Moments that feel like forever pass when they stand from their table. He offers his arm like a gentleman. And she slips her hand through his forearm.
They drift down the path to the beach, sand silvered by the moon. Waves hush against their feet. His shadow bleeds into hers. She tilts her head, listening, her pale lavender hair, a striking contrast from the golden color she had before I left, catches in the breeze.
The image of them close together knives straight through my gut. Those hips were mine—nails carving half-moons into my shoulders, her whispering against my ear like a prayer only I could answer. She used to ignite me like that. Now she’s giving polite smiles and taking a stroll with a man she’s just met.
But she isn’t mine.

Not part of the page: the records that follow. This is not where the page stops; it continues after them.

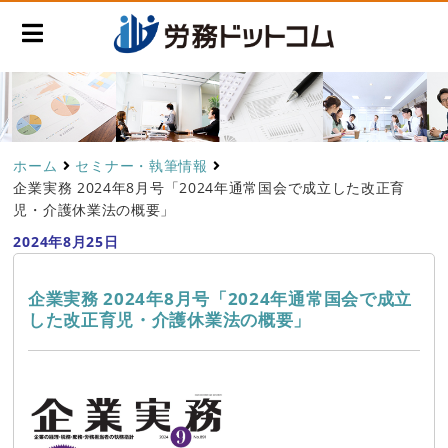
ホーム
セミナー・執筆情報
企業実務 2024年8月号「2024年通常国会で成立した改正育
児・介護休業法の概要」
2024年8月25日
企業実務 2024年8月号「2024年通常国会で成立
した改正育児・介護休業法の概要」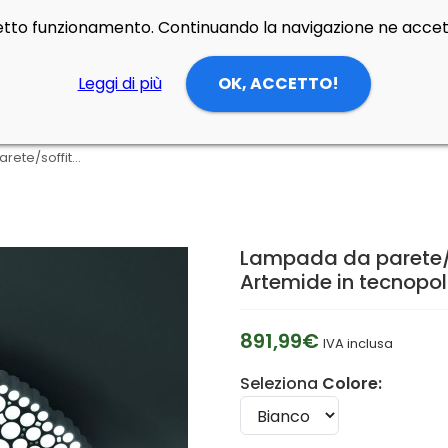
rretto funzionamento. Continuando la navigazione ne accett
Leggi di più
OK, ACCETTO!
Lampada da parete/soffitto Calipso APP Compatible di Artemide in tecnopolimero
Lampada da parete/s
Artemide in tecnopo
891,99€
IVA inclusa
Seleziona
Colore: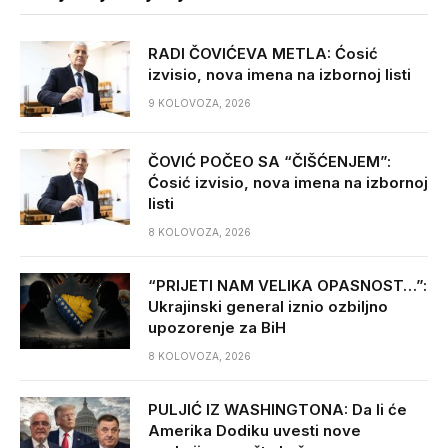
RADI ČOVIĆEVA METLA: Ćosić
izvisio, nova imena na izbornoj listi
9 KOLOVOZA, 2026
ČOVIĆ POČEO SA “ČIŠĆENJEM”:
Ćosić izvisio, nova imena na izbornoj
listi
8 KOLOVOZA, 2026
“PRIJETI NAM VELIKA OPASNOST…”:
Ukrajinski general iznio ozbiljno
upozorenje za BiH
8 KOLOVOZA, 2026
PULJIĆ IZ WASHINGTONA: Da li će
Amerika Dodiku uvesti nove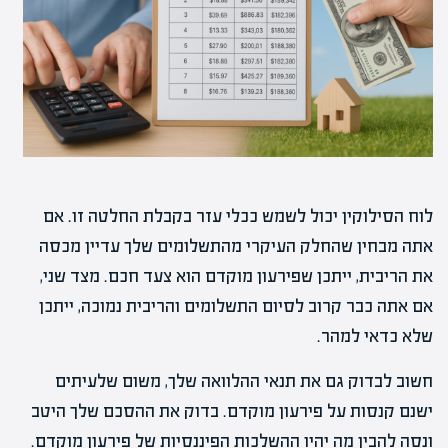
לוח הסילוקין יכול לשמש ככלי עזר בקבלת החלטה זו. אם
אתה מבחין שהחלק העיקרי מהתשלומים שלך עדיין מכסה
את הריבית, ייתכן שפירעון מוקדם הוא צעד חכם. מצד שני,
אם אתה כבר קרוב לסיום התשלומים והריבית נמוכה, ייתכן
שלא כדאי למהר.
חשוב לבדוק גם את תנאי ההלוואה שלך, משום שלעיתים
ישנם קנסות על פירעון מוקדם. בדוק את ההסכם שלך היטב
ונסה להבין מה יהיו ההשלכות הפיננסיות של פירעון מוקדם.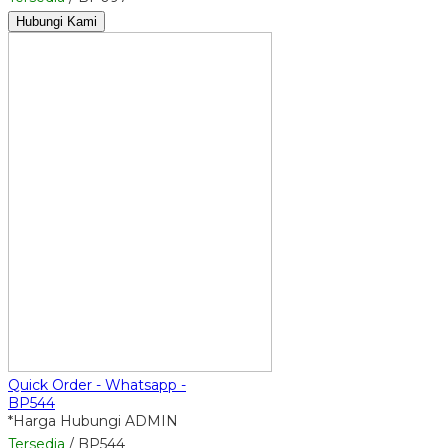
Hubungi Kami
Quick Order - Whatsapp -
BP544
*Harga Hubungi ADMIN
Tersedia
/ BP544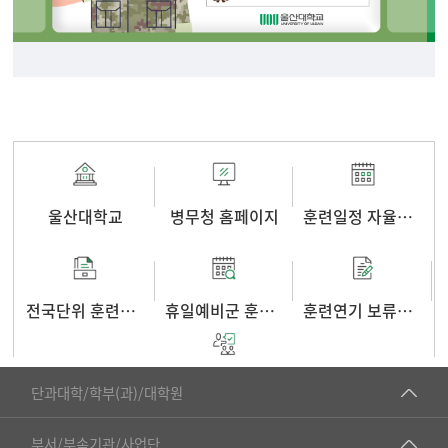
울산대학교
병무청 홈페이지
훈련일정 자율선택
전국단위 훈련신청
휴일예비군 훈련신청
훈련연기 보류신청
■인문대학
훈련 위반 처벌 규정
단과대학/학부(과)/대학원
▷국어국문학부
공동기기센터
부서/부속기관/사업단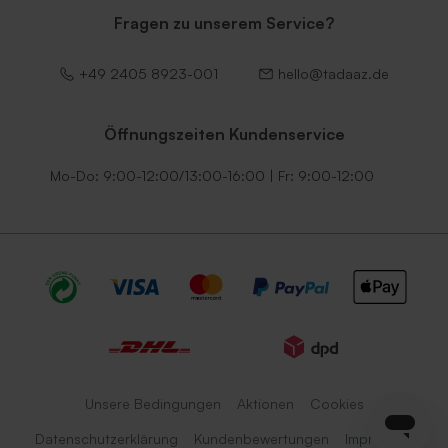
Fragen zu unserem Service?
+49 2405 8923-001
hello@tadaaz.de
Öffnungszeiten Kundenservice
Mo-Do: 9:00-12:00/13:00-16:00 | Fr: 9:00-12:00
Unsere Bedingungen
Aktionen
Cookies
Datenschutzerklärung
Kundenbewertungen
Impressum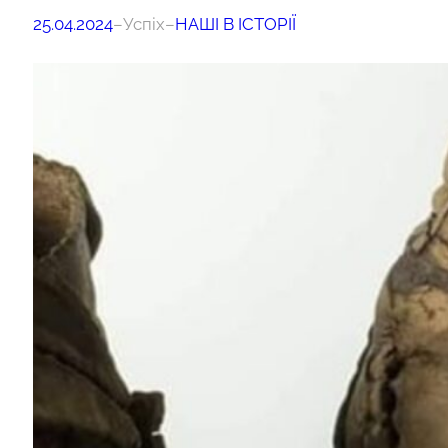
25.04.2024
–
Успіх
–
НАШІ В ІСТОРІЇ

This is a dating show.
This is fucking torture.
“Breaking the wood isn’t going to help,” Bradley mutters, eyeing my white knuckles.
I don’t answer.
“It’s called a date, Bennett,” he adds, smirking. “Some of us let them breathe longer than twenty minutes.”
I lock my jaw. Breathe? She’s walking away with him. And every step is carving into me another reason I should break the rules, cross the sand, and remind her exactly who she still burns for.
Bradley continues, oblivious. “Would it be so terrible if they actually got along?”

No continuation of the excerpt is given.